Who is it? | Indian painter |
Birth Day | July 26, 1925 |
Birth Place | Kapadvanj, Gujarat, India, Indian |
Age | 95 YEARS OLD |
Died On | 2 July 2009(2009-07-02) (aged 83)\nMumbai, India |
Birth Sign | Leo |
Education | Sir J.J. School of Art (1952) |
Known for | Painting |
Notable work | Celebration Kali |
Tyeb Mehta, a renowned Indian painter, has an estimated net worth of $200,000 by the year 2024. Mehta is widely recognized for his significant contributions to Indian modern art, with his works commanding high prices in art auctions around the world. His unique style, characterized by bold brushstrokes and vibrant colors, has gained him international acclaim and a dedicated following. Tyeb Mehta's paintings often depict themes of human suffering and transcendence, capturing the essence of the Indian experience. His extraordinary talent and artistic vision have solidified his position as a prominent figure in the Indian art scene.
Tyeb Mehta was born on 26 July 1925 in Kapadvanj, a town of Kheda district, the Indian state of Gujarat. He was brought up in the Crawford Market neighbourhood of Mumbai, populated by Dawoodi Bohras. At 22 years, during the partition riots of 1947 in Mumbai, while staying at Lehri House, Mohammed Ali Road, he witnessed a man being stoned to death by a mob, this he not only expressed in a drawing but it was to have lasting impact on his work, leading to stark and often disturbing depiction of his subjects.
For a while initially, he worked as a film Editor in a cinema laboratory at Famous Studios, in Tardeo, Mumbai. Later, he received his diploma from Sir J.J. School of Art in 1952, and was part of the Bombay Progressive Artists' Group, which drew stylistic inspiration from Western Modernism, and included greats of Indian paintings such as F.N. Souza, S.H. Raza and M.F. Husain.
He left for London in 1959, where he worked and lived till 1964. Thereafter, he visited the New York City, when he was awarded a fellowship from the John D. Rockefeller 3rd Fund in 1968. During the years the Artist spent in London, Mehta's style was influenced by the expressionist works of Francis Bacon, but while in New York his work came to be characterised by minimalism. He made a three-minute film, Koodal (Tamil for 'meeting place'), which he shot at the Bandra slaughter house, it won the Filmfare Critics Award in 1970. He also remained an Artist-in-Residence at the Santiniketan between 1984–85, and returned to Mumbai with significant changes in his work. Common themes of his works were trussed bulls, the rickshaw puller, from here he moved to the Diagonal series, which he created through the 1970s, after accidentally discovering it in 1969, when in a moment of creative frustration he flung a black streak across his canvas. Later in life, he added Falling Figures made in 1991, based on his experience of witnessing the violent death of a man in the street during the Partition of India riots of 1947, Besides adding several mythological figures into his work, highlighted by the depictions of goddess Kali and demon Mahishasura.

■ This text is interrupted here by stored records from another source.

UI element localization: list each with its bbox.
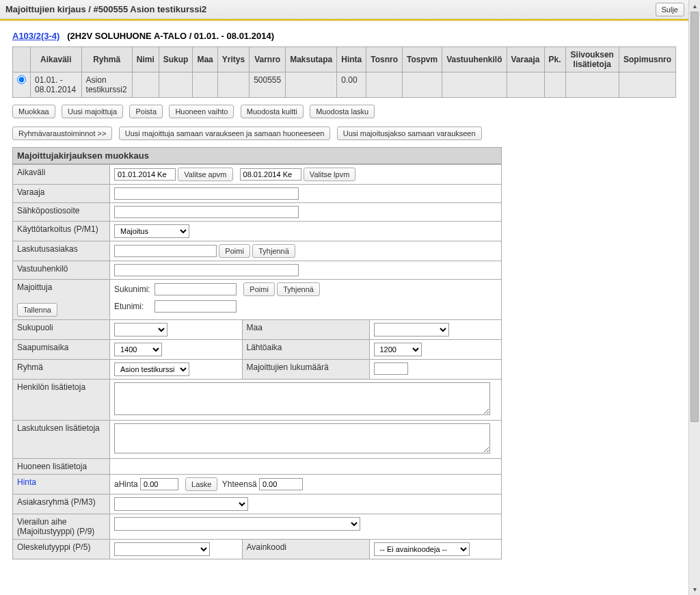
billing-customer-input[interactable] bbox=[114, 245, 217, 257]
pick-start-button[interactable]: Valitse apvm bbox=[178, 168, 232, 181]
compute-button[interactable]: Laske bbox=[185, 477, 217, 491]
cell-nimi bbox=[132, 72, 159, 98]
label-total: Yhteensä bbox=[222, 479, 257, 489]
email-input[interactable] bbox=[114, 206, 299, 218]
invoice-button[interactable]: Muodosta lasku bbox=[310, 105, 375, 118]
col-aikavali: Aikaväli bbox=[31, 47, 82, 72]
window-title: Majoittujien kirjaus / #500555 Asion tes… bbox=[5, 4, 206, 14]
billing-info-textarea[interactable] bbox=[114, 423, 490, 453]
cell-sopimus bbox=[619, 72, 675, 98]
guest-clear-button[interactable]: Tyhjennä bbox=[277, 282, 320, 296]
cell-vastuu bbox=[442, 72, 507, 98]
responsible-input[interactable] bbox=[114, 264, 299, 276]
label-purpose: Käyttötarkoitus (P/M1) bbox=[13, 222, 110, 241]
label-aikavali: Aikaväli bbox=[13, 165, 110, 185]
col-siivous: Siivouksen lisätietoja bbox=[565, 47, 619, 72]
departure-select[interactable]: 1200 bbox=[374, 343, 422, 356]
delete-button[interactable]: Poista bbox=[129, 105, 163, 118]
cell-varaaja bbox=[507, 72, 544, 98]
ahinta-input[interactable] bbox=[140, 478, 178, 490]
col-sukup: Sukup bbox=[159, 47, 193, 72]
col-maksut: Maksutapa bbox=[286, 47, 337, 72]
table-row[interactable]: 01.01. - 08.01.2014 Asion testikurssi2 5… bbox=[13, 72, 676, 98]
scroll-track[interactable] bbox=[689, 12, 700, 583]
col-vastuu: Vastuuhenkilö bbox=[442, 47, 507, 72]
col-nimi: Nimi bbox=[132, 47, 159, 72]
cell-sukup bbox=[159, 72, 193, 98]
label-count: Majoittujien lukumäärä bbox=[242, 360, 369, 380]
label-visit-reason: Vierailun aihe (Majoitustyyppi) (P/9) bbox=[13, 514, 110, 540]
gender-select[interactable] bbox=[114, 323, 167, 336]
label-billing-customer: Laskutusasiakas bbox=[13, 241, 110, 261]
label-stay-type: Oleskelutyyppi (P/5) bbox=[13, 540, 110, 559]
room-info-cell bbox=[110, 459, 502, 475]
person-info-textarea[interactable] bbox=[114, 382, 490, 415]
surname-input[interactable] bbox=[154, 283, 237, 295]
edit-button[interactable]: Muokkaa bbox=[12, 105, 55, 118]
start-date-input[interactable] bbox=[114, 168, 176, 181]
col-select bbox=[13, 47, 31, 72]
visit-reason-select[interactable] bbox=[114, 517, 360, 531]
scroll-up-icon[interactable]: ▴ bbox=[689, 0, 700, 12]
guest-title: Majoittuja bbox=[17, 282, 52, 292]
row-select-radio[interactable] bbox=[17, 75, 26, 84]
label-group: Ryhmä bbox=[13, 360, 110, 380]
window-header: Majoittujien kirjaus / #500555 Asion tes… bbox=[0, 0, 688, 19]
purpose-select[interactable]: Majoitus bbox=[114, 224, 189, 238]
stay-type-select[interactable] bbox=[114, 542, 210, 556]
new-guest-button[interactable]: Uusi majoittuja bbox=[62, 105, 123, 118]
col-tosnro: Tosnro bbox=[366, 47, 403, 72]
save-button[interactable]: Tallenna bbox=[17, 303, 57, 317]
col-varaaja: Varaaja bbox=[507, 47, 544, 72]
col-maa: Maa bbox=[193, 47, 217, 72]
keycode-select[interactable]: -- Ei avainkoodeja -- bbox=[374, 542, 470, 556]
customer-group-select[interactable] bbox=[114, 497, 248, 511]
edit-form: Aikaväli Valitse apvm Valitse lpvm bbox=[12, 164, 502, 559]
label-varaaja: Varaaja bbox=[13, 185, 110, 203]
arrival-select[interactable]: 1400 bbox=[114, 343, 162, 356]
firstname-input[interactable] bbox=[154, 300, 237, 313]
total-input[interactable] bbox=[259, 478, 303, 490]
scroll-thumb[interactable] bbox=[690, 12, 699, 422]
billing-clear-button[interactable]: Tyhjennä bbox=[252, 244, 295, 258]
billing-pick-button[interactable]: Poimi bbox=[219, 244, 250, 258]
guest-pick-button[interactable]: Poimi bbox=[243, 282, 275, 296]
room-change-button[interactable]: Huoneen vaihto bbox=[169, 105, 234, 118]
cell-pk bbox=[544, 72, 565, 98]
cell-tosnro bbox=[366, 72, 403, 98]
col-sopimus: Sopimusnro bbox=[619, 47, 675, 72]
varaaja-input[interactable] bbox=[114, 187, 299, 200]
label-gender: Sukupuoli bbox=[13, 320, 110, 340]
col-yritys: Yritys bbox=[217, 47, 249, 72]
col-hinta: Hinta bbox=[337, 47, 366, 72]
label-price[interactable]: Hinta bbox=[13, 475, 110, 494]
end-date-input[interactable] bbox=[240, 168, 301, 181]
label-email: Sähköpostiosoite bbox=[13, 203, 110, 222]
cell-tospvm bbox=[403, 72, 442, 98]
label-room-info: Huoneen lisätietoja bbox=[13, 459, 110, 475]
panel-title: Majoittujakirjauksen muokkaus bbox=[12, 147, 502, 164]
pick-end-button[interactable]: Valitse lpvm bbox=[304, 168, 355, 181]
group-ops-button[interactable]: Ryhmävaraustoiminnot >> bbox=[12, 127, 112, 140]
cell-varnro: 500555 bbox=[250, 72, 286, 98]
group-select[interactable]: Asion testikurssi2 (5 bbox=[114, 362, 189, 376]
close-button[interactable]: Sulje bbox=[656, 3, 684, 16]
receipt-button[interactable]: Muodosta kuitti bbox=[241, 105, 304, 118]
room-code-link[interactable]: A103/2(3-4) bbox=[12, 31, 59, 41]
same-reservation-button[interactable]: Uusi majoittuja samaan varaukseen ja sam… bbox=[119, 127, 331, 140]
count-input[interactable] bbox=[374, 362, 408, 375]
label-customer-group: Asiakasryhmä (P/M3) bbox=[13, 494, 110, 514]
label-billing-info: Laskutuksen lisätietoja bbox=[13, 421, 110, 459]
label-guest: Majoittuja Tallenna bbox=[13, 280, 110, 320]
label-firstname: Etunimi: bbox=[114, 302, 152, 311]
scroll-down-icon[interactable]: ▾ bbox=[689, 583, 700, 595]
label-ahinta: aHinta bbox=[114, 479, 138, 489]
room-description: (2H2V SOLUHUONE A-TALO / 01.01. - 08.01.… bbox=[67, 31, 274, 41]
cell-yritys bbox=[217, 72, 249, 98]
cell-maa bbox=[193, 72, 217, 98]
vertical-scrollbar[interactable]: ▴ ▾ bbox=[688, 0, 700, 595]
country-select[interactable] bbox=[374, 323, 449, 336]
same-period-button[interactable]: Uusi majoitusjakso samaan varaukseen bbox=[337, 127, 482, 140]
cell-siivous bbox=[565, 72, 619, 98]
actions-row-1: Muokkaa Uusi majoittuja Poista Huoneen v… bbox=[12, 105, 676, 122]
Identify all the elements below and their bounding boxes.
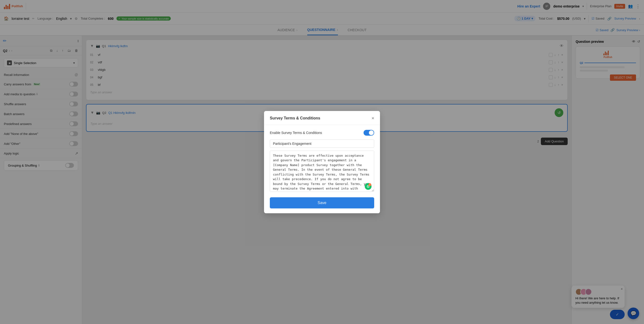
enable-terms-toggle[interactable] <box>364 130 374 136</box>
terms-title-input[interactable] <box>270 140 374 148</box>
modal-overlay[interactable]: Survey Terms & Conditions × Enable Surve… <box>0 0 644 324</box>
modal-close-button[interactable]: × <box>372 116 374 121</box>
modal-footer: Save <box>264 197 380 213</box>
modal-title: Survey Terms & Conditions <box>270 116 320 120</box>
terms-body-wrapper: These Survey Terms are effective upon ac… <box>270 151 374 192</box>
terms-body-textarea[interactable]: These Survey Terms are effective upon ac… <box>270 151 374 192</box>
modal-header: Survey Terms & Conditions × <box>264 111 380 125</box>
grammarly-icon: G 2 <box>364 183 372 190</box>
survey-terms-modal: Survey Terms & Conditions × Enable Surve… <box>264 111 380 213</box>
modal-body: Enable Survey Terms & Conditions These S… <box>264 125 380 197</box>
enable-terms-label: Enable Survey Terms & Conditions <box>270 131 322 135</box>
save-button[interactable]: Save <box>270 197 374 208</box>
enable-terms-row: Enable Survey Terms & Conditions <box>270 130 374 136</box>
svg-text:2: 2 <box>369 184 370 186</box>
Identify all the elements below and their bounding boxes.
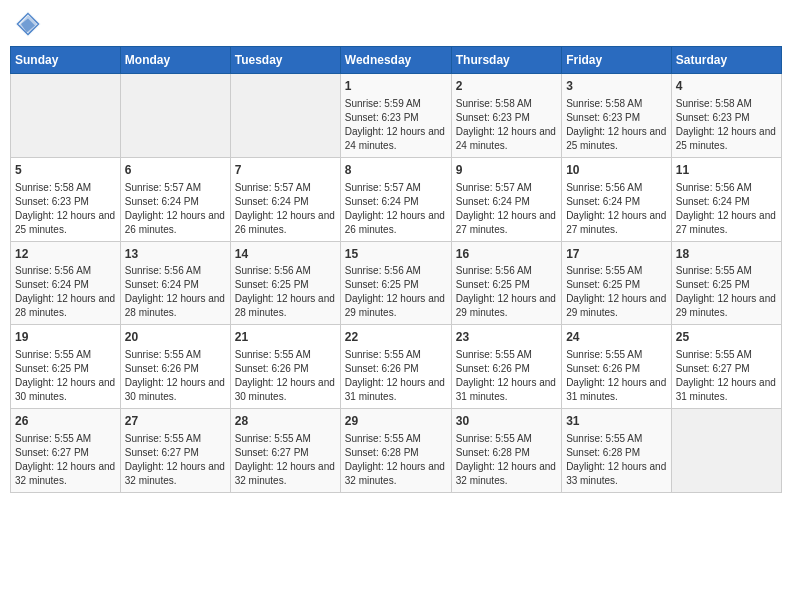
day-number: 13 xyxy=(125,246,226,263)
day-number: 16 xyxy=(456,246,557,263)
day-number: 11 xyxy=(676,162,777,179)
day-number: 4 xyxy=(676,78,777,95)
day-info: Sunrise: 5:57 AM Sunset: 6:24 PM Dayligh… xyxy=(456,181,557,237)
day-info: Sunrise: 5:55 AM Sunset: 6:26 PM Dayligh… xyxy=(566,348,667,404)
day-info: Sunrise: 5:55 AM Sunset: 6:27 PM Dayligh… xyxy=(15,432,116,488)
calendar-cell: 3Sunrise: 5:58 AM Sunset: 6:23 PM Daylig… xyxy=(562,74,672,158)
calendar-week-3: 12Sunrise: 5:56 AM Sunset: 6:24 PM Dayli… xyxy=(11,241,782,325)
calendar-cell: 15Sunrise: 5:56 AM Sunset: 6:25 PM Dayli… xyxy=(340,241,451,325)
day-info: Sunrise: 5:56 AM Sunset: 6:25 PM Dayligh… xyxy=(456,264,557,320)
day-number: 20 xyxy=(125,329,226,346)
day-number: 25 xyxy=(676,329,777,346)
day-info: Sunrise: 5:56 AM Sunset: 6:24 PM Dayligh… xyxy=(15,264,116,320)
calendar-cell: 30Sunrise: 5:55 AM Sunset: 6:28 PM Dayli… xyxy=(451,409,561,493)
calendar-cell: 12Sunrise: 5:56 AM Sunset: 6:24 PM Dayli… xyxy=(11,241,121,325)
calendar-cell: 7Sunrise: 5:57 AM Sunset: 6:24 PM Daylig… xyxy=(230,157,340,241)
day-info: Sunrise: 5:55 AM Sunset: 6:26 PM Dayligh… xyxy=(125,348,226,404)
day-info: Sunrise: 5:55 AM Sunset: 6:26 PM Dayligh… xyxy=(345,348,447,404)
day-number: 27 xyxy=(125,413,226,430)
day-info: Sunrise: 5:55 AM Sunset: 6:27 PM Dayligh… xyxy=(676,348,777,404)
calendar-cell xyxy=(671,409,781,493)
day-number: 22 xyxy=(345,329,447,346)
calendar-cell: 11Sunrise: 5:56 AM Sunset: 6:24 PM Dayli… xyxy=(671,157,781,241)
day-number: 24 xyxy=(566,329,667,346)
calendar-cell: 29Sunrise: 5:55 AM Sunset: 6:28 PM Dayli… xyxy=(340,409,451,493)
calendar-cell: 18Sunrise: 5:55 AM Sunset: 6:25 PM Dayli… xyxy=(671,241,781,325)
calendar-cell: 9Sunrise: 5:57 AM Sunset: 6:24 PM Daylig… xyxy=(451,157,561,241)
calendar-cell: 21Sunrise: 5:55 AM Sunset: 6:26 PM Dayli… xyxy=(230,325,340,409)
day-info: Sunrise: 5:55 AM Sunset: 6:26 PM Dayligh… xyxy=(456,348,557,404)
weekday-header-friday: Friday xyxy=(562,47,672,74)
day-info: Sunrise: 5:58 AM Sunset: 6:23 PM Dayligh… xyxy=(566,97,667,153)
day-info: Sunrise: 5:57 AM Sunset: 6:24 PM Dayligh… xyxy=(235,181,336,237)
day-number: 21 xyxy=(235,329,336,346)
page-header xyxy=(10,10,782,38)
calendar-cell: 20Sunrise: 5:55 AM Sunset: 6:26 PM Dayli… xyxy=(120,325,230,409)
day-number: 26 xyxy=(15,413,116,430)
calendar-cell: 17Sunrise: 5:55 AM Sunset: 6:25 PM Dayli… xyxy=(562,241,672,325)
day-info: Sunrise: 5:57 AM Sunset: 6:24 PM Dayligh… xyxy=(345,181,447,237)
day-number: 17 xyxy=(566,246,667,263)
day-info: Sunrise: 5:55 AM Sunset: 6:27 PM Dayligh… xyxy=(125,432,226,488)
logo-icon xyxy=(14,10,42,38)
day-number: 15 xyxy=(345,246,447,263)
day-number: 28 xyxy=(235,413,336,430)
day-info: Sunrise: 5:58 AM Sunset: 6:23 PM Dayligh… xyxy=(676,97,777,153)
calendar-cell xyxy=(120,74,230,158)
calendar-cell: 16Sunrise: 5:56 AM Sunset: 6:25 PM Dayli… xyxy=(451,241,561,325)
calendar-week-5: 26Sunrise: 5:55 AM Sunset: 6:27 PM Dayli… xyxy=(11,409,782,493)
day-info: Sunrise: 5:56 AM Sunset: 6:25 PM Dayligh… xyxy=(345,264,447,320)
day-number: 18 xyxy=(676,246,777,263)
day-number: 1 xyxy=(345,78,447,95)
day-number: 30 xyxy=(456,413,557,430)
calendar-cell: 1Sunrise: 5:59 AM Sunset: 6:23 PM Daylig… xyxy=(340,74,451,158)
weekday-header-sunday: Sunday xyxy=(11,47,121,74)
day-number: 9 xyxy=(456,162,557,179)
calendar-cell: 24Sunrise: 5:55 AM Sunset: 6:26 PM Dayli… xyxy=(562,325,672,409)
day-number: 10 xyxy=(566,162,667,179)
calendar-cell: 4Sunrise: 5:58 AM Sunset: 6:23 PM Daylig… xyxy=(671,74,781,158)
weekday-header-thursday: Thursday xyxy=(451,47,561,74)
calendar-cell: 14Sunrise: 5:56 AM Sunset: 6:25 PM Dayli… xyxy=(230,241,340,325)
calendar-cell xyxy=(11,74,121,158)
day-info: Sunrise: 5:55 AM Sunset: 6:26 PM Dayligh… xyxy=(235,348,336,404)
day-info: Sunrise: 5:56 AM Sunset: 6:24 PM Dayligh… xyxy=(676,181,777,237)
day-info: Sunrise: 5:55 AM Sunset: 6:28 PM Dayligh… xyxy=(345,432,447,488)
day-number: 2 xyxy=(456,78,557,95)
day-info: Sunrise: 5:58 AM Sunset: 6:23 PM Dayligh… xyxy=(15,181,116,237)
calendar-cell: 27Sunrise: 5:55 AM Sunset: 6:27 PM Dayli… xyxy=(120,409,230,493)
weekday-header-saturday: Saturday xyxy=(671,47,781,74)
calendar-cell: 5Sunrise: 5:58 AM Sunset: 6:23 PM Daylig… xyxy=(11,157,121,241)
calendar-cell: 31Sunrise: 5:55 AM Sunset: 6:28 PM Dayli… xyxy=(562,409,672,493)
calendar-cell: 28Sunrise: 5:55 AM Sunset: 6:27 PM Dayli… xyxy=(230,409,340,493)
weekday-header-monday: Monday xyxy=(120,47,230,74)
weekday-header-tuesday: Tuesday xyxy=(230,47,340,74)
day-info: Sunrise: 5:55 AM Sunset: 6:25 PM Dayligh… xyxy=(15,348,116,404)
day-number: 7 xyxy=(235,162,336,179)
day-number: 29 xyxy=(345,413,447,430)
day-number: 31 xyxy=(566,413,667,430)
day-number: 3 xyxy=(566,78,667,95)
calendar-cell xyxy=(230,74,340,158)
logo xyxy=(14,10,46,38)
day-info: Sunrise: 5:57 AM Sunset: 6:24 PM Dayligh… xyxy=(125,181,226,237)
calendar-week-1: 1Sunrise: 5:59 AM Sunset: 6:23 PM Daylig… xyxy=(11,74,782,158)
calendar-cell: 25Sunrise: 5:55 AM Sunset: 6:27 PM Dayli… xyxy=(671,325,781,409)
calendar-cell: 8Sunrise: 5:57 AM Sunset: 6:24 PM Daylig… xyxy=(340,157,451,241)
day-info: Sunrise: 5:56 AM Sunset: 6:24 PM Dayligh… xyxy=(566,181,667,237)
calendar-cell: 26Sunrise: 5:55 AM Sunset: 6:27 PM Dayli… xyxy=(11,409,121,493)
calendar-cell: 6Sunrise: 5:57 AM Sunset: 6:24 PM Daylig… xyxy=(120,157,230,241)
calendar-cell: 23Sunrise: 5:55 AM Sunset: 6:26 PM Dayli… xyxy=(451,325,561,409)
day-number: 6 xyxy=(125,162,226,179)
day-info: Sunrise: 5:58 AM Sunset: 6:23 PM Dayligh… xyxy=(456,97,557,153)
day-info: Sunrise: 5:55 AM Sunset: 6:25 PM Dayligh… xyxy=(676,264,777,320)
day-info: Sunrise: 5:55 AM Sunset: 6:28 PM Dayligh… xyxy=(566,432,667,488)
calendar-week-2: 5Sunrise: 5:58 AM Sunset: 6:23 PM Daylig… xyxy=(11,157,782,241)
day-number: 19 xyxy=(15,329,116,346)
calendar-cell: 2Sunrise: 5:58 AM Sunset: 6:23 PM Daylig… xyxy=(451,74,561,158)
calendar-week-4: 19Sunrise: 5:55 AM Sunset: 6:25 PM Dayli… xyxy=(11,325,782,409)
day-number: 14 xyxy=(235,246,336,263)
calendar-cell: 19Sunrise: 5:55 AM Sunset: 6:25 PM Dayli… xyxy=(11,325,121,409)
day-info: Sunrise: 5:59 AM Sunset: 6:23 PM Dayligh… xyxy=(345,97,447,153)
weekday-header-row: SundayMondayTuesdayWednesdayThursdayFrid… xyxy=(11,47,782,74)
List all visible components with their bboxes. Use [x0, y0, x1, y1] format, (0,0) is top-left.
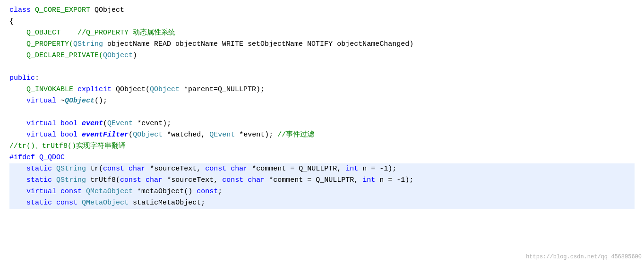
code-line: Q_DECLARE_PRIVATE(QObject) — [9, 50, 635, 61]
code-token: objectName READ objectName WRITE setObje… — [103, 40, 413, 48]
code-token: QString — [56, 176, 86, 184]
code-token: ; — [218, 187, 222, 196]
code-token: ~ — [56, 97, 65, 105]
code-line: static const QMetaObject staticMetaObjec… — [9, 197, 635, 209]
code-line: static QString trUtf8(const char *source… — [9, 175, 635, 186]
code-token: class — [9, 6, 35, 14]
code-line: { — [9, 16, 635, 27]
code-token: QString — [73, 40, 103, 48]
code-token: //事件过滤 — [277, 131, 314, 139]
code-token: ) — [133, 51, 137, 60]
code-line: virtual const QMetaObject *metaObject() … — [9, 186, 635, 197]
code-token: tr( — [86, 165, 103, 173]
code-token: { — [9, 17, 14, 26]
code-token — [9, 97, 26, 105]
code-token — [124, 165, 129, 173]
code-token — [82, 187, 86, 196]
code-token: #ifdef Q_QDOC — [9, 153, 65, 162]
code-line: Q_PROPERTY(QString objectName READ objec… — [9, 39, 635, 50]
code-token: char — [129, 165, 146, 173]
code-token — [56, 187, 60, 196]
code-token: QObject — [133, 131, 163, 139]
code-token: trUtf8( — [86, 176, 120, 184]
code-token: QObject — [90, 6, 124, 14]
code-token — [77, 199, 82, 207]
code-token: const — [205, 165, 226, 173]
code-line: static QString tr(const char *sourceText… — [9, 163, 635, 175]
code-token — [52, 199, 56, 207]
code-token: virtual — [26, 119, 56, 128]
code-line: virtual bool event(QEvent *event); — [9, 118, 635, 129]
code-token: QString — [56, 165, 86, 173]
code-token: QMetaObject — [86, 187, 133, 196]
code-token: *parent=Q_NULLPTR); — [180, 85, 265, 94]
code-token: //tr()、trUtf8()实现字符串翻译 — [9, 142, 126, 150]
code-line — [9, 61, 635, 73]
code-token: *event); — [133, 119, 171, 128]
code-token — [226, 165, 231, 173]
code-token — [77, 131, 82, 139]
code-token: eventFilter — [82, 131, 129, 139]
code-container: class Q_CORE_EXPORT QObject{ Q_OBJECT //… — [0, 0, 644, 264]
code-token — [243, 176, 248, 184]
code-token: Q_CORE_EXPORT — [35, 6, 90, 14]
code-line: #ifdef Q_QDOC — [9, 152, 635, 163]
code-line — [9, 107, 635, 118]
code-token — [73, 85, 77, 94]
code-line: Q_INVOKABLE explicit QObject(QObject *pa… — [9, 84, 635, 95]
code-block: class Q_CORE_EXPORT QObject{ Q_OBJECT //… — [0, 5, 644, 209]
code-token: *metaObject() — [133, 187, 197, 196]
code-token: n = -1); — [375, 176, 413, 184]
code-token: *watched, — [163, 131, 209, 139]
code-token: *comment = Q_NULLPTR, — [265, 176, 362, 184]
code-token — [56, 131, 60, 139]
code-token: Q_OBJECT — [9, 29, 60, 37]
code-token: explicit — [77, 85, 112, 94]
code-token: QObject — [150, 85, 180, 94]
code-token: Q_PROPERTY( — [9, 40, 73, 48]
code-token: const — [103, 165, 124, 173]
code-token: QObject — [103, 51, 133, 60]
code-token: virtual — [26, 131, 56, 139]
code-token: virtual — [26, 187, 56, 196]
code-token: Q_INVOKABLE — [9, 85, 73, 94]
code-token: (); — [94, 97, 107, 105]
code-line: virtual ~QObject(); — [9, 95, 635, 107]
code-token: const — [56, 199, 77, 207]
code-token: QMetaObject — [82, 199, 129, 207]
code-token — [60, 29, 77, 37]
code-token: bool — [60, 119, 77, 128]
code-line: virtual bool eventFilter(QObject *watche… — [9, 129, 635, 141]
code-token: bool — [60, 131, 77, 139]
code-line: class Q_CORE_EXPORT QObject — [9, 5, 635, 16]
code-token: const — [120, 176, 141, 184]
code-token: staticMetaObject; — [129, 199, 205, 207]
code-token — [52, 176, 56, 184]
code-token: *comment = Q_NULLPTR, — [248, 165, 345, 173]
code-token: *sourceText, — [163, 176, 222, 184]
code-token — [9, 199, 26, 207]
code-token: virtual — [26, 97, 56, 105]
code-token: : — [35, 74, 39, 82]
code-token: int — [345, 165, 358, 173]
code-token: QEvent — [209, 131, 235, 139]
code-token — [52, 165, 56, 173]
code-line: //tr()、trUtf8()实现字符串翻译 — [9, 141, 635, 152]
code-token — [56, 119, 60, 128]
code-token: *sourceText, — [146, 165, 205, 173]
code-token: n = -1); — [358, 165, 396, 173]
code-token: static — [26, 165, 52, 173]
code-token: const — [222, 176, 243, 184]
code-token: static — [26, 176, 52, 184]
code-token: const — [197, 187, 218, 196]
code-token — [77, 119, 82, 128]
code-token: //Q_PROPERTY 动态属性系统 — [77, 29, 175, 37]
code-token: ( — [129, 131, 133, 139]
code-token: ( — [103, 119, 107, 128]
code-line: Q_OBJECT //Q_PROPERTY 动态属性系统 — [9, 27, 635, 39]
code-token — [9, 187, 26, 196]
code-token: QObject — [65, 97, 94, 105]
code-token — [9, 176, 26, 184]
code-token: event — [82, 119, 103, 128]
code-token: char — [231, 165, 248, 173]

He received a fellowship from the John D. Rockefeller 3rd Fund in 1968, also in the same year, a gold medal for paintings at the first Triennial in New Delhi, and in 1974 the Prix Nationale at the International Festival of Painting in Cagnes-sur-Mer, France, the Kalidas Samman, instituted by the Madhya Pradesh Government, in 1988, the Dayawati Modi Foundation Award for Art, Culture, and Education in 2005, and the Padma Bhushan in 2007. His film 'Koodal' was awarded the Filmfare Critics' Award in 1970.
Tyeb Mehta held the then record for the highest price an Indian painting has ever sold for at auction ($317,500 USD or 15 million Indian rupees) for Celebration at Christie's in 2002. In May 2005, his painting Kali sold for 10 million Indian rupees (approximately equal to 230,000 US dollars) at Indian auction house Saffronart's online auction. A reinterpretation of the tale of demon Mahishasura by Mehta showing goddess Durga locked in an embrace with the demon sold for $1.584 million. In 2008 one of his paintings sold for $2 million.
Mehta's work has been exhibited in the Museum of Modern Art, Oxford, England, and the Hirshhorn Museum. A career retrospective is scheduled for later 2009 at the National Gallery of Modern Art, in New Delhi.